A more portable approach is to convert platform-specific bytes into some
consistent Unicode encoding. (In practice this is going to be UTF-8, but in
theory it could be anything.) Then when --check
needs to open a file, we
convert the Unicode representation back into platform-specific bytes. This
makes important common cases like abc
, and in fact even abc[newline]def
,
work as expected. Great!
But...what did we mean above when we said usually UTF-8 and usually UTF-16? It turns out that not every possible sequence of bytes is valid UTF-8, and not every possible sequence of 16-bit wide chars is valid UTF-16. For example, the byte 0xFF (255) can never appear in any UTF-8 string. If we ask Python to decode it, it yells at us:
>>> b"\xFF".decode("UTF-8")
UnicodeDecodeError: 'utf-8' codec can't decode byte 0xff in position 0: invalid start byte
However, tragically, we can create a file with that byte in its name (on Linux at least, though not usually on macOS):
>>> open(b"y\xFFy", "w")
So some filepaths aren't representable in Unicode at all. Our plan to "convert
platform-specific bytes into some consistent Unicode encoding" isn't going to
work for everything. What does b3sum
do with the file above?
$ b3sum y*
af1349b9f5f9a1a6a0404dea36dcc9499bcb25c9adc112b7cc9a93cae41f3262 y<>y
That <20> in there is a "Unicode replacement character". When we run into filepaths that we can't represent in Unicode, we replace the unrepresentable parts with these characters. On the checking side, to avoid any possible confusion between two different invalid filepaths, we automatically fail if we see a replacement character. Together with a few more details covered in the next section, this gives us an important set of properties:
- Any file can be hashed locally.
- Any file with a valid Unicode name not containing the <20> character can be checked.

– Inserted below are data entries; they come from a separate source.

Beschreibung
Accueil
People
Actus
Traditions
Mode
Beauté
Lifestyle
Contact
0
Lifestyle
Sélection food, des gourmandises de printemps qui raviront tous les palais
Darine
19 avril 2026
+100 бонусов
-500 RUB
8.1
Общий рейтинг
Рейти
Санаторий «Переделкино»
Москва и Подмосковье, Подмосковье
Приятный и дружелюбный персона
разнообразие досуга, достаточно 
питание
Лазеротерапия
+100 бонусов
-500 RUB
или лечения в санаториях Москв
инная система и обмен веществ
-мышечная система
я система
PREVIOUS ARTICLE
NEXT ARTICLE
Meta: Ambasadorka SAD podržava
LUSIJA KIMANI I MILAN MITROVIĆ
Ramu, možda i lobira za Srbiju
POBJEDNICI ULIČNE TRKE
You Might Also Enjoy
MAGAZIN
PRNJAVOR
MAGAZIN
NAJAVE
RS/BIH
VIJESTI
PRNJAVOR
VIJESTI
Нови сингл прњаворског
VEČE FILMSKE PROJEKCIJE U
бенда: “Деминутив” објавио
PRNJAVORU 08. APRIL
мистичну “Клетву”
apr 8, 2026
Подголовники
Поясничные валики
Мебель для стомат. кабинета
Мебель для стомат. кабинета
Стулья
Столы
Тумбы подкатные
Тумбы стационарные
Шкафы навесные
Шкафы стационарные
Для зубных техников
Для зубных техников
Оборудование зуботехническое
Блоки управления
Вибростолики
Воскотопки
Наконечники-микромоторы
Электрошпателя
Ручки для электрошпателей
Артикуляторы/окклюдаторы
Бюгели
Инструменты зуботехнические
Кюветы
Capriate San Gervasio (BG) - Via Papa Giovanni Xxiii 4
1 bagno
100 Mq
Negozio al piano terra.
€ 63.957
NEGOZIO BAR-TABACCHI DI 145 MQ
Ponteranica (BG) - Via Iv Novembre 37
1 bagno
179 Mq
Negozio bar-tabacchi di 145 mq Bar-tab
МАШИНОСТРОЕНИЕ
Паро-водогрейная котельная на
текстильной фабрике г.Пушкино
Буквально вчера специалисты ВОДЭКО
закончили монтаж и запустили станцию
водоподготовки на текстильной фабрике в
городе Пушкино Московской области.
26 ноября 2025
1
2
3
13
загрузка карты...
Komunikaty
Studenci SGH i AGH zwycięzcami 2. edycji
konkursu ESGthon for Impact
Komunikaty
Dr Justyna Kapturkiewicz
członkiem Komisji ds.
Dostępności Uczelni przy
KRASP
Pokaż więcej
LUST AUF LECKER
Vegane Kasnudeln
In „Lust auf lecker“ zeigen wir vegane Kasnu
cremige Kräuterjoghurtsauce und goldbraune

- Checking ambiguous or unrepresentable filepaths always fails.
- Checkfiles are always valid UTF-8.
- Checkfiles are portable between Unix and Windows.
Formal Rules
-
When hashing, filepaths are represented in a platform-specific encoding, which can accommodate any filepath on the current platform. In Rust, this is
OsStr
/OsString
. -
In output, filepaths are first converted to UTF-8. Any non-Unicode segments are replaced with Unicode replacement characters (U+FFFD). In Rust, this is
OsStr::to_string_lossy
. -
Then, if a filepath contains any backslashes (U+005C) or newlines (U+000A), these characters are escaped as
\\
and\n
respectively. -
Finally, any output line containing an escape sequence is prefixed with a single backslash.
-
When checking, each line is parsed as UTF-8, separated by a newline (U+000A). Invalid UTF-8 is an error.
-
Then, if a line begins with a backslash, the filepath component is unescaped. Any escape sequence other than
\\
or\n
is an error. If a line does not begin with a backslash, unescaping is not performed, and any backslashes in the filepath component are interpreted literally. (b3sum
output never contains unescaped backslashes, but they can occur in checkfiles assembled by hand.) -
Finally, if a filepath contains a Unicode replacement character (U+FFFD) or a null character (U+0000), it is an error.
Additionally, on Windows only:
-
In output, all backslashes (U+005C) are replaced with forward slashes (U+002F).
-
When checking, after unescaping, if a filepath contains a backslash, it is an error.